„Junge Wähler vertrauen AfD in europäischen Angelegenheiten – Soziologe erklärt“
Die Europawahl steht bevor und eine interessante Tendenz zeichnet sich ab: Erstwählerinnen und Erstwähler scheinen der AfD am ehesten zuzutrauen, europäische Probleme zu lösen. Doch warum ist das so? Der renommierte Soziologe Wilhelm Heitmeyer äußert dazu seine Verwunderung und erklärt, dass viele junge Menschen sich vermutlich nicht über die Fehlerhaftigkeiten der Europäischen Union im Klaren sind.
In einer repräsentativen Umfrage der Konrad-Adenauer-Stiftung (KAS) zeigt sich, dass sowohl der AfD als auch der SPD von den erstmals Wahlberechtigten 14 Prozent zutrauen, die Probleme in Europa zu lösen. Die CDU/CSU wird hingegen in der Gesamtbevölkerung als kompetenter angesehen. Besonders auffällig ist, dass die AfD in der jungen Wählerkohorte (16 bis 22 Jahre) häufiger genannt wird als in der Gesamtbevölkerung.
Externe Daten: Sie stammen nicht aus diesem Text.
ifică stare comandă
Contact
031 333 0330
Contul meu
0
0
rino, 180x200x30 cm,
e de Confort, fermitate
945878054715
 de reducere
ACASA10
Heitmeyer führt dies auf die Argumentation der AfD zurück, die die Souveränität der Nationalstaaten betont und damit bei einigen jungen Menschen punktet. Autoritarismus, Nationalismus und Radikalismus erscheinen manchen Erstwählern attraktiv, insbesondere jungen Männern, die sich nach Überlegenheit und Macht sehnen.
Die Studie zeigt allerdings, dass die europapolitischen Kompetenzzuschreibungen nicht unbedingt mit dem tatsächlichen Wahlverhalten der Generation Z übereinstimmen. Parteien wie FDP, Linke und Grüne erzielten bei jungen Wählern bei vergangenen Wahlen bessere Ergebnisse als bei der Gesamtbevölkerung. Dennoch gewinnt die AfD bei jungen Wählern in einigen Bundesländern wie Bayern und Hessen an Zustimmung.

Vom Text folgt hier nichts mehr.